As per WHO research, the African region might feel the consequences of the global malaria burden . Since it would provide more accuracy, improve consistency, and be cost effective in rural regions, an automated malaria diagnosis system would make a big difference in eliminating the shortage of this insufficiency [10, 11]. Thus, according to medical specialists from the World Health Organization, several malaria parasite groups may cause malaria infection in humans . These include “Plasmodium Falciparum, Plasmodium Vivax, Plasmodium Malaria, Plasmodium Ovalle, and Plasmodium-knowlesi.” Out of these, the most common two classes are “ Plasmodium Falciparum and Plasmodium Viva.”
Figure 1 illustrates how malarial cells progress through their various stages: an examination of the first slide shows trophozoites and gametocytes of P. falciparum along with white blood cells as mentioned in Figure 2. A comparison is now made between the enlarged nucleus and the rest of the red blood cells.
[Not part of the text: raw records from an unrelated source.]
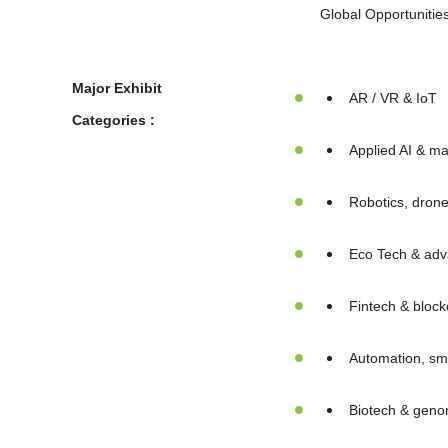
Global Opportunitie
Major Exhibit
AR / VR & IoT
Categories :
Applied AI & ma
Robotics, dron
Eco Tech & adv
Fintech & block
Automation, sma
Biotech & geno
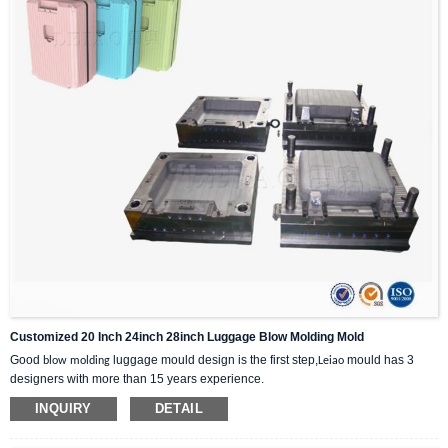
Customized 20 Inch 24inch 28inch Luggage Blow Molding Mold
Good
luggage mould design is the first step,
mould has 3
blow molding
Leiao
designers with more than 15 years experience.
INQUIRY
DETAIL
1:We will analyze the feasibility,shrinkage and molding temperature of plastic
products.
The second image proves how Plasmodium Falciparum is erected with Plasmodium Schizonts. There is a need for researchers to investigate innovations relating to malaria diagnosis to automate the process for society. This field has seen an increase in good research articles over several decades. Besides research articles, automatic malaria diagnosis has occurred with a variety of software tools and hardware tools.
2. Related Work
Makhija et al. implemented a V-value histogram method. It has achieved 60% sensitivity . Rajaraman et al. designed the contrast enhancement and threshold-based segmentation approach. A qualitative analysis of two hundred patients' images was achieved using this method . Suriya et al. worked on the color information-based pattern segmentation by considering 75 patients' image samples and achieved around 90% of detection . Liang et al., according to their study, could detect 90% of the speckle noise images using a median filter based on histogram and morphological operations . Vijayalakshmi et al. worked on microscopic images by applying transfer learning on VGG 16 and SVM classifier and claiming the result of 91% of classification accuracy .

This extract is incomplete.